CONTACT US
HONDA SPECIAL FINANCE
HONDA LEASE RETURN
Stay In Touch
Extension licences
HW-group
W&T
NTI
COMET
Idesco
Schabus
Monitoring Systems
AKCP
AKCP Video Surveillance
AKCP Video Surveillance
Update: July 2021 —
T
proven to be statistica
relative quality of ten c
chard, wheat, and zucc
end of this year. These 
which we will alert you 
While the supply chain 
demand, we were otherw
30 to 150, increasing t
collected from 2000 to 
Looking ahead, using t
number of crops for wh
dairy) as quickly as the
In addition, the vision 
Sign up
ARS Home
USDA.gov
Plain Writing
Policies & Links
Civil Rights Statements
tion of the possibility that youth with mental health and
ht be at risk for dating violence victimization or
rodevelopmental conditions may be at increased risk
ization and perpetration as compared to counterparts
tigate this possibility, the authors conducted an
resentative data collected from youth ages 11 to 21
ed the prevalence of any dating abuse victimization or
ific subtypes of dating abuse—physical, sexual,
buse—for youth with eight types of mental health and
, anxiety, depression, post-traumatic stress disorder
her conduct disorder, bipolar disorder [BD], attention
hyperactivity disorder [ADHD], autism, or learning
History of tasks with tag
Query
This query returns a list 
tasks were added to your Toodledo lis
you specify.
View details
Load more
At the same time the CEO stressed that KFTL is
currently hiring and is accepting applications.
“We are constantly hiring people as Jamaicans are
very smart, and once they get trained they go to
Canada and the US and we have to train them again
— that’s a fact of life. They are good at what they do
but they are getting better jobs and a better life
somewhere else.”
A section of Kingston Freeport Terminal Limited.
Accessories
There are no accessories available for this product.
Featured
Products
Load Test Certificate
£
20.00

- **EXERCISE PROMPT**:
Out of the data above, set down the lines from the one with "resentative data collected" to the one with "buse—for youth with", both included, exactly as written and with no additions.

- **RESPONSE AREA**:
resentative data collected from youth ages 11 to 21
ed the prevalence of any dating abuse victimization or
ific subtypes of dating abuse—physical, sexual,
buse—for youth with eight types of mental health and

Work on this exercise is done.